Why does "echo" ignore its first argument sometimes?

Question

The output of this code seems to depend on the option I give (-n or -a) but I simply don't understand the reason. Here's the portion of the code that doesn't work (just the code itself + outputs):

#!/bin/sh

FILE="/path/to/some/textfile"

[ $# -eq 0 ] && echo "No arguments. Exiting.." && exit 1
[ $1 != "-n" ] && [ $1 != "-a" ] && echo "No new default usernames. Exiting" && exit 1
echo $@
echo
newusernames=`echo "$@"|cut -d' ' -f2-`
printf "'$newusernames' $mode as default usernames in $FILE\n"

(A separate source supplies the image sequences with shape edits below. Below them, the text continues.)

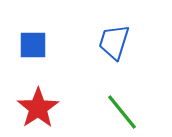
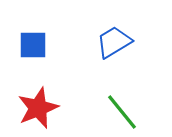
blue trapezoid: rotated 42 degrees clockwise
red star: rotated 12 degrees clockwise
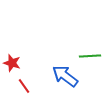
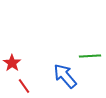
red star: rotated 18 degrees clockwise
blue arrow: rotated 12 degrees clockwise
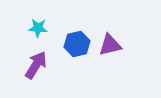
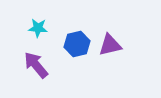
purple arrow: rotated 72 degrees counterclockwise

Running it and giving some arguments in both ways:

scriptname -a word1 word2 word3

Gives:

-a word1 word2 word3

'word1 word2 word3'  as default usernames in path/to/textfile

While..:

scriptname -n word1 word2 word3

Gives:

word1 word2 word3
'word2 word3'  as default usernames in path/to/textfile

$mode is just a var that should be set in either two cases. As shown the output is really different while this shouldn't happen.

Please note that I'm aware that this is not the most correct way to pass shell arguments in a script. I'm just trying to understand the reason for this behaviour.

Answer 1

Your second case expands to this:

echo -n word1 word2 word3

and echo -n can be special (and seems to be, in this case): it's interpreted as an option to echo to not print a trailing newline character.

One solution could be to use

shift
newusernames=$(echo "$*")

to remove the parameter first, or even more robust:

shift
newusernames=$(printf '%s' "$*")

In Bash, you'd have fancier options such as

printf -v newusernames '%s' "${*:2}"

to do everything in one step.